The Sleep-Well-At-Night Investor

By Tim Decker 

Book Review
Reviewed by Jon Ford, CFP®

This book is subtitled, Financial Truths that Wall Street Hopes You Never Discover. Taken together, the twin notions of "sleeping well at night" and revealing "financial secrets" offer readers a concise and very readable rendering. The book describes how to avoid the ubiquitous advertising excitement and poor financial choices that lead nearly everyone to a lifetime of poor to mediocre portfolio returns.

Central to the author's developing argument is his discovery that the most respected portfolio managers don't earn rates of return any better than basic indices. This uncomplicated truth demands that financial institutions spend billions of dollars convincing investors that they can, in fact, beat the averages.

In eight chapters, Decker takes the reader through the ego-feeding characteristics of financial services ads, high-cost failures designed to beat the market, and the necessity and costs of frequent trading in mutual funds. He describes costs that cancel gains such as taxes and expense ratios. The fervor of his passion is expressed in what he calls "the ultimate arrogance: the 12b-1 fee." These and many other activities, he says, assure below-average investment returns for individual investors when compared to simple indices like the S&P 500.

The solution is familiar to financial advisers, but a mystery to the general public. To sleep well at night, the book tells readers to buy no-load index funds and avoid active money management, an action that, by itself has the likelihood of increasing a portfolio's return by 2 percent to 3 percent annually.

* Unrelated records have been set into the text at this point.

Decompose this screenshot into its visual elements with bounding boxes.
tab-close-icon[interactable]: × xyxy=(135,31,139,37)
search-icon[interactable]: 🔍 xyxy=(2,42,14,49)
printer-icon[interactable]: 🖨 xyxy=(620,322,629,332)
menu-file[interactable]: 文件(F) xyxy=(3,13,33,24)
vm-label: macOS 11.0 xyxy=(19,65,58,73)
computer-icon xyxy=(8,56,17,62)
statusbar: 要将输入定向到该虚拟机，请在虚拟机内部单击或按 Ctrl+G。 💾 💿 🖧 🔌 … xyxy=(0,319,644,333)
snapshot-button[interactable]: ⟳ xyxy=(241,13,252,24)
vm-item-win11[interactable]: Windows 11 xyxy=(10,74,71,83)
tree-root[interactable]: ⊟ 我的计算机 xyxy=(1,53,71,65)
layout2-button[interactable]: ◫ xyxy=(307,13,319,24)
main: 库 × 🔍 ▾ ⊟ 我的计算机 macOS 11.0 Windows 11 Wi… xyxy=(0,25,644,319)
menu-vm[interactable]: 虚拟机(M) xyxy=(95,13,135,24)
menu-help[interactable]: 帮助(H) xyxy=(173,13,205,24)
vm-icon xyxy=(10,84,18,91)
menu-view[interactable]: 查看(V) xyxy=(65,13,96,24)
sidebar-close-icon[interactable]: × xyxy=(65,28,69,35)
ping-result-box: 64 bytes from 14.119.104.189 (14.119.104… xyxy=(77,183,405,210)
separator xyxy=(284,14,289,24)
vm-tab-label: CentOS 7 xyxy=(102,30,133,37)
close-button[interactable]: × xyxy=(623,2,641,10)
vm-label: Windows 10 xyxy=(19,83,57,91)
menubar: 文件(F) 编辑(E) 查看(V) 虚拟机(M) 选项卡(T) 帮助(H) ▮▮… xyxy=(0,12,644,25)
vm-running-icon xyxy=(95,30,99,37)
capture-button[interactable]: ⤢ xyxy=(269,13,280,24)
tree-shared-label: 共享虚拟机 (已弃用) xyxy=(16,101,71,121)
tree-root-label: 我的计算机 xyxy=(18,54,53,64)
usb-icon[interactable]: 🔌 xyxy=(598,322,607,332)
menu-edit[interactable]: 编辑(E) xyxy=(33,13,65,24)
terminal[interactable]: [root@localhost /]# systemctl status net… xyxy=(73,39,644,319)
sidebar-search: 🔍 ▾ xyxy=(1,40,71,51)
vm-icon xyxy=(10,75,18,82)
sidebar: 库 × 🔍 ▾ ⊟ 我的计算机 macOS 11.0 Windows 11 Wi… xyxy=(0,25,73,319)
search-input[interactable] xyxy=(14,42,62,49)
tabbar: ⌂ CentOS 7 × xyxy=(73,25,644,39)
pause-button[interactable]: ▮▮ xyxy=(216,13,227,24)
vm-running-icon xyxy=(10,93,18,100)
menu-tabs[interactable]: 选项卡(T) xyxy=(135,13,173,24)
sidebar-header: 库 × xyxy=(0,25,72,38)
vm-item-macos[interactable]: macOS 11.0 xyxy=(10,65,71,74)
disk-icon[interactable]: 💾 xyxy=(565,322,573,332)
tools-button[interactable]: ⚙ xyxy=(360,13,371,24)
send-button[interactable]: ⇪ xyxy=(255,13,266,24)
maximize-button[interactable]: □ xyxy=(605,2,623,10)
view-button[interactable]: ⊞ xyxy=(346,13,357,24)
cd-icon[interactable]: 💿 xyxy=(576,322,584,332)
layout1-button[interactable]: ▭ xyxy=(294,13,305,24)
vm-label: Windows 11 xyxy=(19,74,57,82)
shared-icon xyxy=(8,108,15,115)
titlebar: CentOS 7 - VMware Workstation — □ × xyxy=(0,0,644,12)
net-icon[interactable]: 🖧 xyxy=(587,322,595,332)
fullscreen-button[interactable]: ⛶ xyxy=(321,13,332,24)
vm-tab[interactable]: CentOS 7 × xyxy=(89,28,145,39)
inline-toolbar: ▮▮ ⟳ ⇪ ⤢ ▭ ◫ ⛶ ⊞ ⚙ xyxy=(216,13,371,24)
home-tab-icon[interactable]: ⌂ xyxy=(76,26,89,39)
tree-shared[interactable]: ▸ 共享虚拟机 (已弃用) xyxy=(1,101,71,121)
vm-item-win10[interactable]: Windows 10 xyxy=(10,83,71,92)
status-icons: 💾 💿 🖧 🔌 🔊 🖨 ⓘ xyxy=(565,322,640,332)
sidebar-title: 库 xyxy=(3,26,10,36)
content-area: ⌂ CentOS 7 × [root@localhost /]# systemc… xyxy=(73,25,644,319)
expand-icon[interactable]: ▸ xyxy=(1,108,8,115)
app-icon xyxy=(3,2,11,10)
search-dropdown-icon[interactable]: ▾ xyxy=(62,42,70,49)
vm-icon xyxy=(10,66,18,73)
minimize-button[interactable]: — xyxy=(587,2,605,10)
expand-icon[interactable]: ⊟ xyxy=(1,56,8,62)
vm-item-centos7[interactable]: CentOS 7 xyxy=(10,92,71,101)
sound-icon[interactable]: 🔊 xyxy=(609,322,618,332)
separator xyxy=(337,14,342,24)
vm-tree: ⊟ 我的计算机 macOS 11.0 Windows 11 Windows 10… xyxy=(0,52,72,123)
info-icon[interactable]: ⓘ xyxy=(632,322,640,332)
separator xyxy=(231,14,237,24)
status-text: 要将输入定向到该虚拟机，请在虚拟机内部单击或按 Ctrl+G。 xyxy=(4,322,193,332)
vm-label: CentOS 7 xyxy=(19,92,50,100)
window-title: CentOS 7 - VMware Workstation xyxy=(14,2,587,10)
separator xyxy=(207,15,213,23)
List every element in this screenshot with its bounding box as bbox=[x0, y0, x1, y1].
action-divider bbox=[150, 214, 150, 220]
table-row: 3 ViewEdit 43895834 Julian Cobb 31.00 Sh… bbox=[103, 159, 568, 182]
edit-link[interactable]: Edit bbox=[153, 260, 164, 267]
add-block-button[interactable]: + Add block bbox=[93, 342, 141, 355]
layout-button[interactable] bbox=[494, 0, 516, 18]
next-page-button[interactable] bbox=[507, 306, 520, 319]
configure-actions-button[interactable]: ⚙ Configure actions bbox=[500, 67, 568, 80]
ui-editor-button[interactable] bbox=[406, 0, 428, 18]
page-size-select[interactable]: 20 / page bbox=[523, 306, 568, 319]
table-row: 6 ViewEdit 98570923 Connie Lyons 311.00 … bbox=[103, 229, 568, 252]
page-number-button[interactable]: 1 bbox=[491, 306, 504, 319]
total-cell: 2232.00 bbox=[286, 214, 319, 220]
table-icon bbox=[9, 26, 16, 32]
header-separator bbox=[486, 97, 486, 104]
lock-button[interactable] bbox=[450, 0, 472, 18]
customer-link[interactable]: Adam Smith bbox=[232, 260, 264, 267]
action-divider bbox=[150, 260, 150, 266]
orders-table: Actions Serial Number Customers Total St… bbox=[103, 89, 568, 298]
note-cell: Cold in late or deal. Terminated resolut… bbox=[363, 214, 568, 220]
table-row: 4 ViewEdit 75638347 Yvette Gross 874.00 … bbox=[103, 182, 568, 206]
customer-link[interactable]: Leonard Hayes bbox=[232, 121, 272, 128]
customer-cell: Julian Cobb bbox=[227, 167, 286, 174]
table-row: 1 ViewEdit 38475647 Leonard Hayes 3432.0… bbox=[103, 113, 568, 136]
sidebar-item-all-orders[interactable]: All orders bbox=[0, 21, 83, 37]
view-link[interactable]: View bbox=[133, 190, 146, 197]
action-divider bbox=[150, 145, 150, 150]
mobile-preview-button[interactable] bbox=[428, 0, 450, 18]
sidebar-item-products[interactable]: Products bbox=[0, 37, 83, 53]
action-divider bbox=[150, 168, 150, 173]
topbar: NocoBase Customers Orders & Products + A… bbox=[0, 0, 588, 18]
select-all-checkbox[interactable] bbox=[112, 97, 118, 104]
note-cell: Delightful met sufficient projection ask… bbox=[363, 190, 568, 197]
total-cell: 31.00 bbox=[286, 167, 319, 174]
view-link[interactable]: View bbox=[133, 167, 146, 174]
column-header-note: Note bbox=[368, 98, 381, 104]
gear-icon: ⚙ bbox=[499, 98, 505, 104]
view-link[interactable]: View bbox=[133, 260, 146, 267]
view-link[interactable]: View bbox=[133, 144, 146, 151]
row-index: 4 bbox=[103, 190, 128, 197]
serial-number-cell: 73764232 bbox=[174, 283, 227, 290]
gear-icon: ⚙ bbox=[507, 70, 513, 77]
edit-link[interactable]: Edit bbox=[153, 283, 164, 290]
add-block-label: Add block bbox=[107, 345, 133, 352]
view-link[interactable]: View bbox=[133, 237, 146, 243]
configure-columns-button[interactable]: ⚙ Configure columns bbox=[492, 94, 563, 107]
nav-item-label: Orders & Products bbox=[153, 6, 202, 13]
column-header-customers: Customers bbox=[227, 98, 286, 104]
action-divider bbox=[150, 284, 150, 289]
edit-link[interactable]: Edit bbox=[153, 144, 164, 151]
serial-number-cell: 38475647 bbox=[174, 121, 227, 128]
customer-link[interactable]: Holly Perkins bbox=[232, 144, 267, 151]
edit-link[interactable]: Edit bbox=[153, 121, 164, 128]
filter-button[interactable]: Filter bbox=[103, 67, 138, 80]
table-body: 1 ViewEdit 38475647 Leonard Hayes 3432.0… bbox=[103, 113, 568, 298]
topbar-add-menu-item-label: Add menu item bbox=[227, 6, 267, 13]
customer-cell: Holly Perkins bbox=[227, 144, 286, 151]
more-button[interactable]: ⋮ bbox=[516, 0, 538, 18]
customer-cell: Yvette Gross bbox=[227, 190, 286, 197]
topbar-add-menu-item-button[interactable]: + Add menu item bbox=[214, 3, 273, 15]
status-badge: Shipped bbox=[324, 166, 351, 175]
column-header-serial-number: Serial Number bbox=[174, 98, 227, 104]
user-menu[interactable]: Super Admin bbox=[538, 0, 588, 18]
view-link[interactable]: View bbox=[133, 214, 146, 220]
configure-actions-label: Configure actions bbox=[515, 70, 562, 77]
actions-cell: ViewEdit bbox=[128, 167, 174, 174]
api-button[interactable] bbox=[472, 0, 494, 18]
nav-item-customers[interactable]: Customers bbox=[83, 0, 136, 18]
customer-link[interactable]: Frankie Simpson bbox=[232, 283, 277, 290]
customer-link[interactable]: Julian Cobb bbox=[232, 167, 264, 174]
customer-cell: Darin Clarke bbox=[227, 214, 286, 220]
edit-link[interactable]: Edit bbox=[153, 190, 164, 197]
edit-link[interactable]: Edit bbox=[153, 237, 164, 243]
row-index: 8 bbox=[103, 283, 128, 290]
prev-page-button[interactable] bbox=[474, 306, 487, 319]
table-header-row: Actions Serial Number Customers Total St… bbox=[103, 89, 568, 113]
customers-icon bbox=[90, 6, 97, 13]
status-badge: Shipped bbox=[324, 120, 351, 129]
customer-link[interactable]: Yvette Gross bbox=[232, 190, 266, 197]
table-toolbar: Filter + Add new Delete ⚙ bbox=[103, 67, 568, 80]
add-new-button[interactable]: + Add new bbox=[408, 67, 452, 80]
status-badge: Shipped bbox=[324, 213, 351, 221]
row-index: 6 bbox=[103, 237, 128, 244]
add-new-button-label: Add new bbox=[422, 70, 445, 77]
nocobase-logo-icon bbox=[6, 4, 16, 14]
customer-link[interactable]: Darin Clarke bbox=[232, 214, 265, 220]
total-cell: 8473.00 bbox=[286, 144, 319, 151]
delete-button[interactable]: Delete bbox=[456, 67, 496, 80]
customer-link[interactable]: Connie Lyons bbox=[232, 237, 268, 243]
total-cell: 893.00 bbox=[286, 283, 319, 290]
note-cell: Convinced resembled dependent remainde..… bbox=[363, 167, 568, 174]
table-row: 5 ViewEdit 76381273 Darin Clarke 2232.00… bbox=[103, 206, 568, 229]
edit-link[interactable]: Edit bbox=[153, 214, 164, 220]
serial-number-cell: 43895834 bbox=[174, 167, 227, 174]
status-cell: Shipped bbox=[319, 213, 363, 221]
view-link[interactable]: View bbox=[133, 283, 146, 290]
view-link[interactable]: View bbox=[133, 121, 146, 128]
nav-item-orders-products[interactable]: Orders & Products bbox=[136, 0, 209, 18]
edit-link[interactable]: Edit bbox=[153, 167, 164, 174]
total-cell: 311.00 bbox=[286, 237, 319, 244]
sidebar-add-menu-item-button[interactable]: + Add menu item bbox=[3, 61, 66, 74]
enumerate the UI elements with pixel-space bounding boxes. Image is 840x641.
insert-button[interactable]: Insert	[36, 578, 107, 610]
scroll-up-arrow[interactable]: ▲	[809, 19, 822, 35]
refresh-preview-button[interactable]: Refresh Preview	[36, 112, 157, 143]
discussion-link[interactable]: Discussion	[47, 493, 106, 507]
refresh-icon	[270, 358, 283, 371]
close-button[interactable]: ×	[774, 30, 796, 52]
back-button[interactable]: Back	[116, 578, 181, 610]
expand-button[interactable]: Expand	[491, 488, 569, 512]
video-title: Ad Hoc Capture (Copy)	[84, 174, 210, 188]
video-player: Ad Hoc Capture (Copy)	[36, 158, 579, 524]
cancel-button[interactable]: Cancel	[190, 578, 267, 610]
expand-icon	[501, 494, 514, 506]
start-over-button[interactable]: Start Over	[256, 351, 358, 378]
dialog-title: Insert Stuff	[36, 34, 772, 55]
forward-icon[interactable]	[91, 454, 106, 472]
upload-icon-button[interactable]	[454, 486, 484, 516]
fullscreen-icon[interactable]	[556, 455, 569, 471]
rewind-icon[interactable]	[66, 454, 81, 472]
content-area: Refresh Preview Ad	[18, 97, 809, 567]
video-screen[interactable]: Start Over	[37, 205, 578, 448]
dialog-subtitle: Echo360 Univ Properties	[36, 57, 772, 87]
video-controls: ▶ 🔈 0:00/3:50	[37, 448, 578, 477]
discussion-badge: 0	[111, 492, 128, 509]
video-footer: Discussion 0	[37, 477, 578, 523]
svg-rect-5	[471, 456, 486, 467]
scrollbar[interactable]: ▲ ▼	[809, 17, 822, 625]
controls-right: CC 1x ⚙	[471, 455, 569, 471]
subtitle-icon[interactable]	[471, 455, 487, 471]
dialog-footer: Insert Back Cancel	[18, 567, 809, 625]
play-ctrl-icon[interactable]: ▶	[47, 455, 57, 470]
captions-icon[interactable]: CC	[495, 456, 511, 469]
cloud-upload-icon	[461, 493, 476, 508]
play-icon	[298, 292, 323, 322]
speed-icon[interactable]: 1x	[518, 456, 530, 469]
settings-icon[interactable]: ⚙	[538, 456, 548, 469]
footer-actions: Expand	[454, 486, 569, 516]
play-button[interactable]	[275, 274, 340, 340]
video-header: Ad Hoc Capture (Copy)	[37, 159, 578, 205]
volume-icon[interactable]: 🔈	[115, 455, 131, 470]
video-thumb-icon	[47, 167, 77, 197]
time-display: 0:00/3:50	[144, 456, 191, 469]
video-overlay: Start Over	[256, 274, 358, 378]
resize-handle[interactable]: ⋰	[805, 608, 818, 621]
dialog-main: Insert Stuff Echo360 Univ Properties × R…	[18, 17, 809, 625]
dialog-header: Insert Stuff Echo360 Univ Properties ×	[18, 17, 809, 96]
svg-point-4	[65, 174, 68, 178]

Decker speaks well of the Financial Planning Association's efforts to improve things for investors. Further, he describes investor performance, not investment performance as a major hurdle to portfolio growth. During the past decade the market had a return of about 9 percent, while during the same period the average mutual fund investor saw returns of only 3 percent.

Investment advisers are important, says Decker, for consultation, clarity and to bring discipline to the process, especially during volatile downturns as we've seen recently. The appendix contains essential questions for an investor to ask when interviewing anyone putting themselves out as an investment adviser.

This is my kind of book. Decker freely credits many mutual fund critics for his background information. The value of this book is that it incorporates the wisdom and findings of many great minds into a very readable book. Like other FPA members, my aim is to provide unambiguous, unbiased and competent investment advice to clients. This book is clear, names names, and staunchly advocates for the individual investor. I'll be handing out copies to students and clients.

Jon Ford, CFP®, of CF Financial Planning Solutions Inc. in Mesa, Arizona, is a frequent contributor to Between the Issues, and writes a regular "Financial Fundamentals" column for the Cedar Falls Times in Iowa.